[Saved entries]
----------
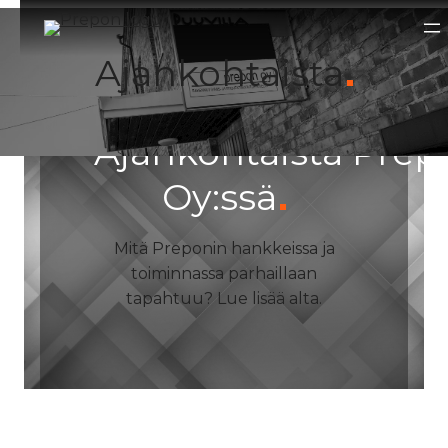
Siirry
sisältöön
Ajankohtaista
Ajankohtaista Prep
Oy:ssä
Mitä Preponin hankkeissa ja
toiminnassa parhaillaan
tapahtuu? Lue lisää alta.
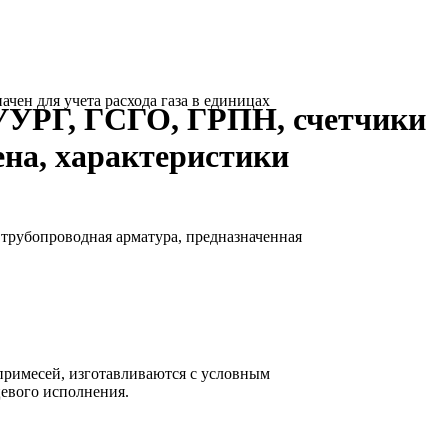
ен для учета расхода газа в единицах
УУРГ, ГСГО, ГРПН, счетчики
ена, характеристики
рубопроводная арматура, предназначенная
 примесей, изготавливаются с условным
цевого исполнения.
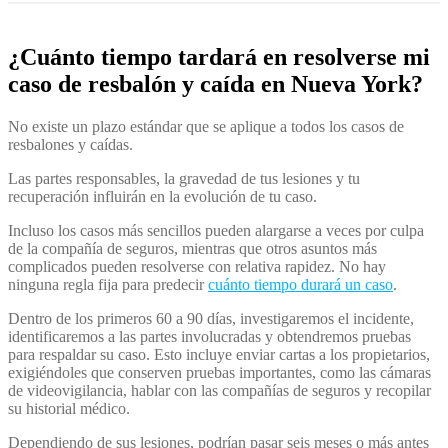
¿Cuánto tiempo tardará en resolverse mi
caso de resbalón y caída en Nueva York?
No existe un plazo estándar que se aplique a todos los casos de
resbalones y caídas.
Las partes responsables, la gravedad de tus lesiones y tu
recuperación influirán en la evolución de tu caso.
Incluso los casos más sencillos pueden alargarse a veces por culpa
de la compañía de seguros, mientras que otros asuntos más
complicados pueden resolverse con relativa rapidez. No hay
ninguna regla fija para predecir
cuánto tiempo durará un caso
.
Dentro de los primeros 60 a 90 días, investigaremos el incidente,
identificaremos a las partes involucradas y obtendremos pruebas
para respaldar su caso. Esto incluye enviar cartas a los propietarios,
exigiéndoles que conserven pruebas importantes, como las cámaras
de videovigilancia, hablar con las compañías de seguros y recopilar
su historial médico.
Dependiendo de sus lesiones, podrían pasar seis meses o más antes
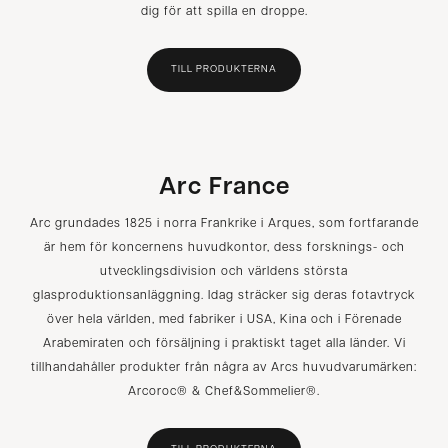
dig för att spilla en droppe.
TILL PRODUKTERNA
Arc France
Arc grundades 1825 i norra Frankrike i Arques, som fortfarande
är hem för koncernens huvudkontor, dess forsknings- och
utvecklingsdivision och världens största
glasproduktionsanläggning. Idag sträcker sig deras fotavtryck
över hela världen, med fabriker i USA, Kina och i Förenade
Arabemiraten och försäljning i praktiskt taget alla länder. Vi
tillhandahåller produkter från några av Arcs huvudvarumärken:
Arcoroc® & Chef&Sommelier®.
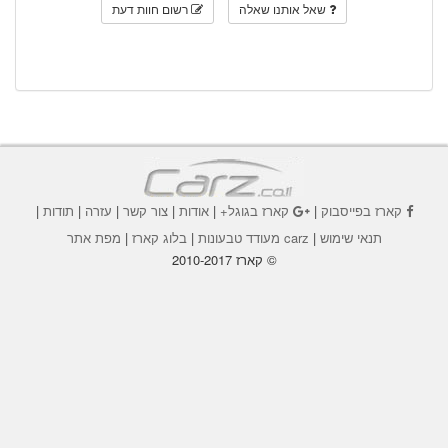
שאל אותנו שאלה
רשום חוות דעת
קארז בפייסבוק
|
קארז בגוגל+
|
אודות
|
צור קשר
|
עזרה
|
תודות
|
תנאי שימוש
|
carz מעודד טבעונות
|
בלוג קארז
|
מפת אתר
© קארז 2010-2017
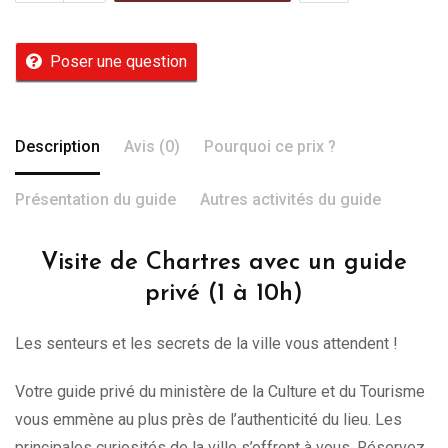
Poser une question
Description
Avis (0)
Pourquoi ce prix ?
Présentation du guide
Autres activités du guide
Visite de Chartres avec un guide
privé (1 à 10h)
Les senteurs et les secrets de la ville vous attendent !
Votre guide privé du ministère de la Culture et du Tourisme
vous emmène au plus près de l’authenticité du lieu. Les
principales curiosités de la ville s’offrent à vous. Réservez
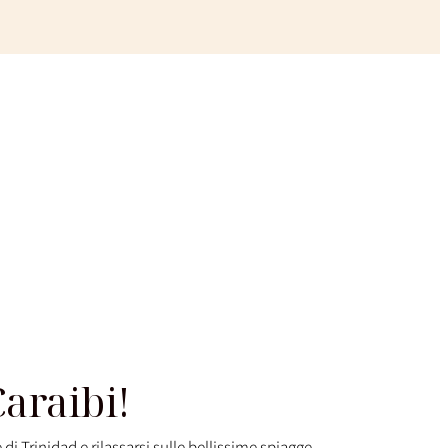
Caraibi!
di Trinidad e rilassarsi sulle bellissime spiagge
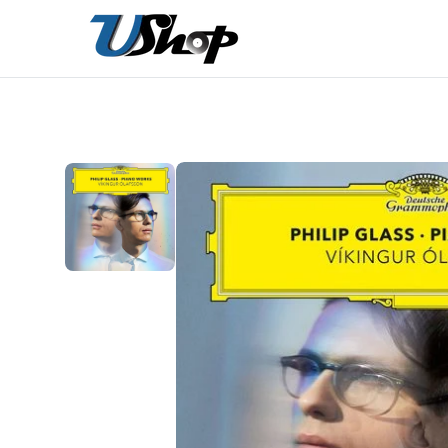
內
容
在
相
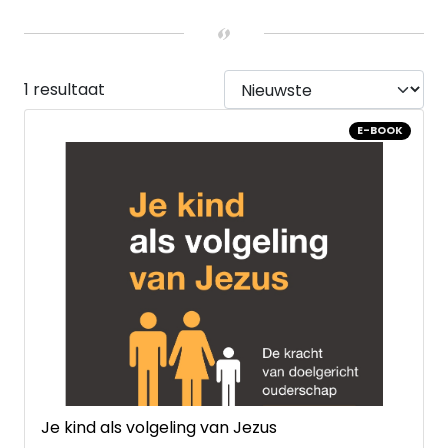
E-book
(1)
1 resultaat
E-BOOK
Je kind als volgeling van Jezus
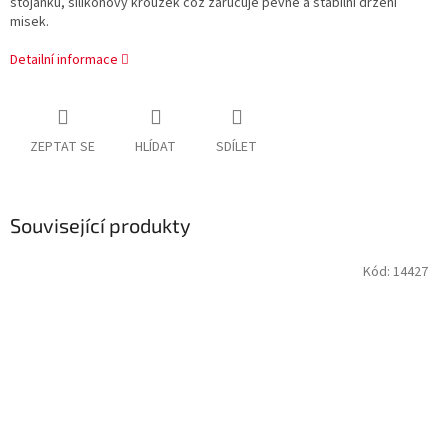
stojánku, silikonový kroužek což zaručuje pevné a stabilní držení
misek.
Detailní informace
ZEPTAT SE
HLÍDAT
SDÍLET
Související produkty
Kód:
14427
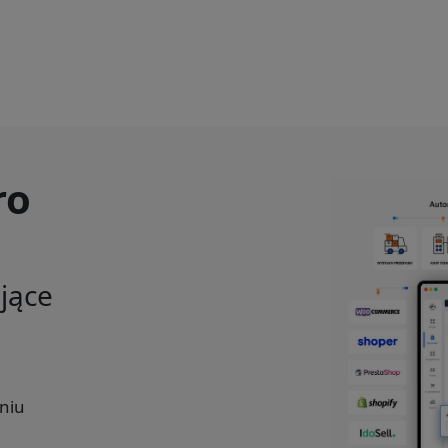
ro
ające
niu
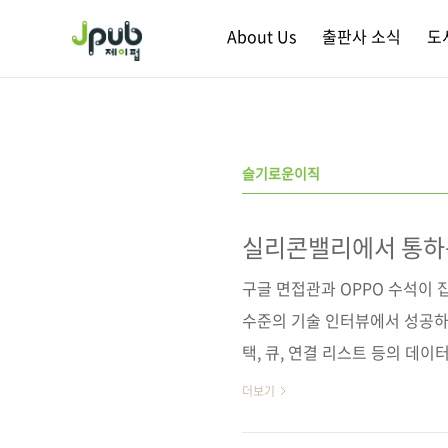
본문 바로가기
About Us
출판사 소식
도
슬기로운이직
실리콘밸리에서 통하
구글 면접관과 OPPO 수석이 
수준의 기술 인터뷰에서 성공하
택, 큐, 연결 리스트 등의 데이
니언 파인드 등의 알고리즘을 
더보기
적용할 수 있는지 면접관의 관점에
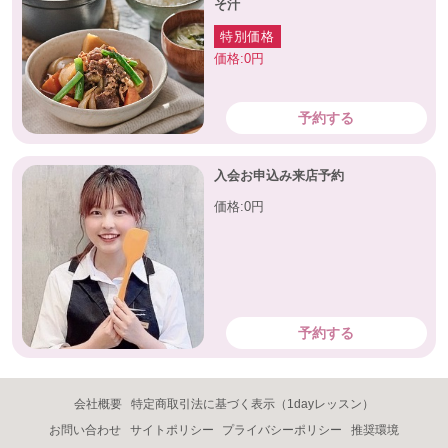
そ汁
特別価格
価格:0円
予約する
入会お申込み来店予約
価格:0円
予約する
会社概要
特定商取引法に基づく表示（1dayレッスン）
お問い合わせ
サイトポリシー
プライバシーポリシー
推奨環境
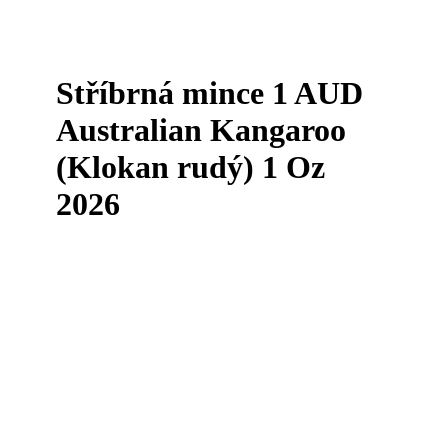
Stříbrná mince 1 AUD
Australian Kangaroo
(Klokan rudý) 1 Oz
2026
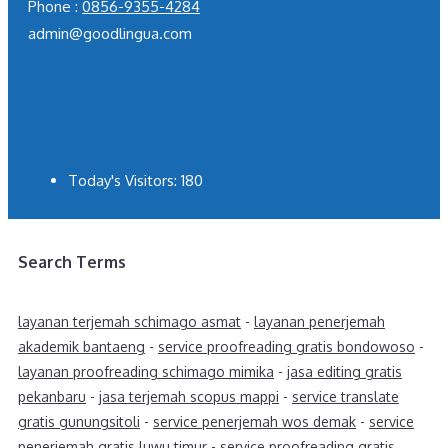
Phone :
0856-9355-4284
admin@goodlingua.com
Today's Visitors:
180
Search Terms
layanan terjemah schimago asmat
-
layanan penerjemah
akademik bantaeng
-
service proofreading gratis bondowoso
-
layanan proofreading schimago mimika
-
jasa editing gratis
pekanbaru
-
jasa terjemah scopus mappi
-
service translate
gratis gunungsitoli
-
service penerjemah wos demak
-
service
penerjemah gratis luwu timur
-
service proofreading gratis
----------
[ABOUT THIS TASK] Above are the records. Identify each line that contains the word "seguros".

[EXERCISE RESPONSE]
de la compañía de seguros, mientras que otros asuntos más
de videovigilancia, hablar con las compañías de seguros y recopilar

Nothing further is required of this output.